I can see now that, while I may have been wrong about Steve Clark as a shoe-in candidate for “best guitarist,” he formed a part of an equation in Def Leppard that was easily overlooked by those seeking the best, fastest, craziest guitar solos. I started back then learning to listen for what truly mattered to me – good chemistry – in the music I surround myself with. Def Leppard were certainly no jazz band, and are about as far removed from jazz as you can get, but their simple formula equated to something that would drive me deeper into music as time went on.
I quickly learned how wrong I was to dismiss David Gilmour and many of the others who were paired up with my choice of Steve Clark. While I can’t say that the same can be said of many of the others we discussed, I can say that I still feel pretty good about backing Clark for so long and against the ridicule of my friends. The music of Def Leppard, from that era at least, has ascended to “classic” status in my mind, and I still find myself frequently cuing up Hysteria and Pyromania. The band lives on, of course, but it’s the music they made back then, and with Clark as a vital part of a driving force, that seems to only grow in fondness for me. I doubt I’m alone.
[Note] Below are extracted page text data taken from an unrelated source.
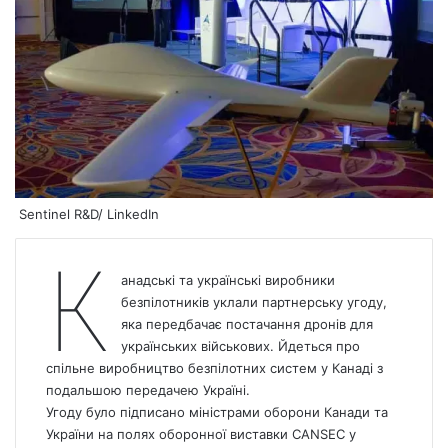
Sentinel R&D/ LinkedIn
К
анадські та українські виробники
безпілотників уклали партнерську угоду,
яка передбачає постачання дронів для
українських військових. Йдеться про
спільне виробництво безпілотних систем у Канаді з
подальшою передачею Україні.
Угоду було підписано міністрами оборони Канади та
України на полях оборонної виставки CANSEC у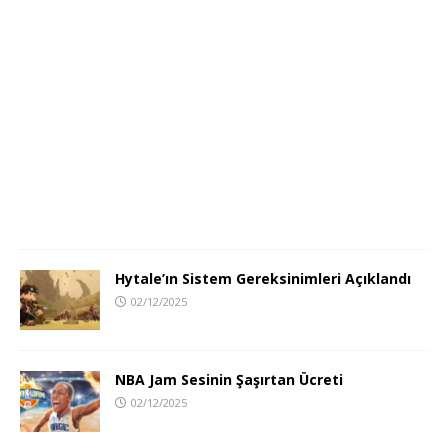
Hytale’ın Sistem Gereksinimleri Açıklandı
02/12/2025
NBA Jam Sesinin Şaşırtan Ücreti
02/12/2025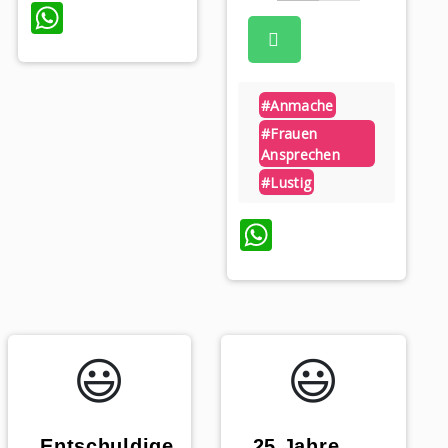
WhatsApp
#anmache
p
#frauen
Ansprechen
#lustig
WhatsApp
😃️
😃️
„Entschuldige
„25 Jahre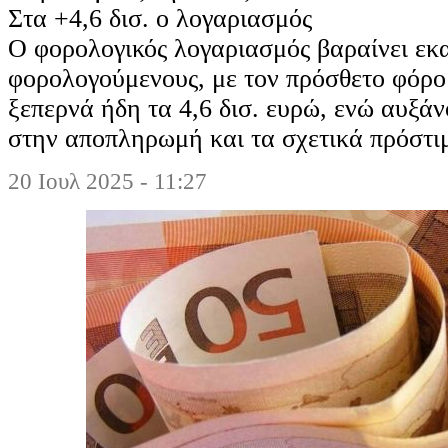
Στα +4,6 δισ. ο λογαριασμός
Ο φορολογικός λογαριασμός βαραίνει εκα
φορολογούμενους, με τον πρόσθετο φόρο
ξεπερνά ήδη τα 4,6 δισ. ευρώ, ενώ αυξάν
στην αποπληρωμή και τα σχετικά πρόστι
20 Ιουλ 2025 - 11:27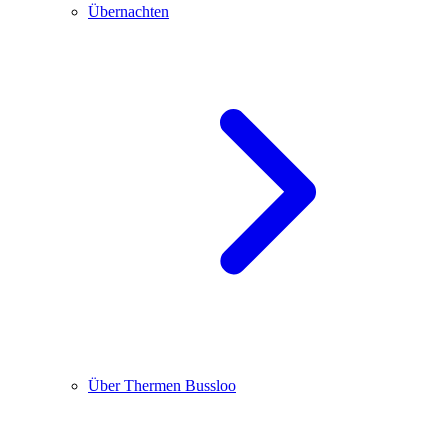
Übernachten
Über Thermen Bussloo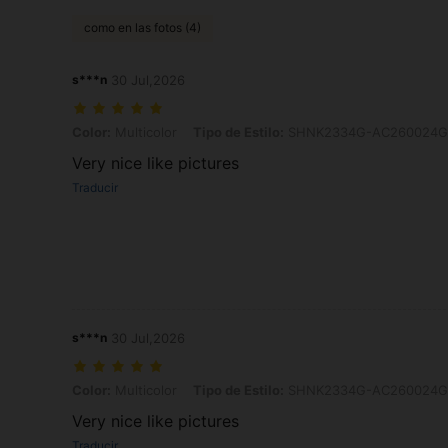
como en las fotos (4)
s***n
30 Jul,2026
Color: Multicolor, Tipo de Estilo: SHNK2334G-AC260024G2
Color:
Multicolor
Tipo de Estilo:
SHNK2334G-AC260024G
Very nice like pictures
Traducir
s***n
30 Jul,2026
Color: Multicolor, Tipo de Estilo: SHNK2334G-AC260024G6
Color:
Multicolor
Tipo de Estilo:
SHNK2334G-AC260024G
Very nice like pictures
Traducir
Great guitarists continue to be talked about today as a typical topic of discussion all over the internet where often angry battles flare up. I never see Steve Clark mentioned.
Oh, and as for my friend Jamie and I, we drifted apart in the latter couple of years of high school. I saw him one day on my way to class, appearing from around the lockers. I caught his eye and he smiled a quick, odd smirk, and when I passed, who did I see by his side but “The Virgin.” I can only guess what the smirk meant, and, at the time, it was easy to dismiss as simply a sly smile about our shared joke. I have my suspicion now, however, that he may have found out whether the nickname was fitting or not.